* _Stored data entries_

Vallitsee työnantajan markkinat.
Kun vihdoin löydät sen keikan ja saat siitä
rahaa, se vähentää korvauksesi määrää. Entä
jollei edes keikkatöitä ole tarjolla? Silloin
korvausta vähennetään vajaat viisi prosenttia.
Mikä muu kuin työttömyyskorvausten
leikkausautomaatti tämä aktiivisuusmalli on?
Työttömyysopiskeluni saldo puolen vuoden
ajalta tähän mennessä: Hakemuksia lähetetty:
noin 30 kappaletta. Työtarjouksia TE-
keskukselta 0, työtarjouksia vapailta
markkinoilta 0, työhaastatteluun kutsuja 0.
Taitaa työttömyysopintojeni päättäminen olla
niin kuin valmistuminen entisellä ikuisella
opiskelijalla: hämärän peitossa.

...

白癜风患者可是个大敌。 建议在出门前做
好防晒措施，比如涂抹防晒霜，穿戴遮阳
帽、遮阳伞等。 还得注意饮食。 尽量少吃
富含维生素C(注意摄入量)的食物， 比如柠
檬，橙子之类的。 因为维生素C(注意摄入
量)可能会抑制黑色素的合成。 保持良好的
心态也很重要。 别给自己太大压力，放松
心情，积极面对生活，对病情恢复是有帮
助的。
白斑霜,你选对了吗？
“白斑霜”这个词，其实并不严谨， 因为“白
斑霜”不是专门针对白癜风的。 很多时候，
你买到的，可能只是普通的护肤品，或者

* _REQUIRED WORK_
Extract from the records above the lines from the one containing "心情，积极面对生活，对病情恢复是有帮" to the one containing "你买到的，可能只是普通的护肤品，或者", both lines included, exactly as they appear and with nothing else.

* _ANSWER TO THE PROBLEM_
心情，积极面对生活，对病情恢复是有帮
助的。
白斑霜,你选对了吗？
“白斑霜”这个词，其实并不严谨， 因为“白
斑霜”不是专门针对白癜风的。 很多时候，
你买到的，可能只是普通的护肤品，或者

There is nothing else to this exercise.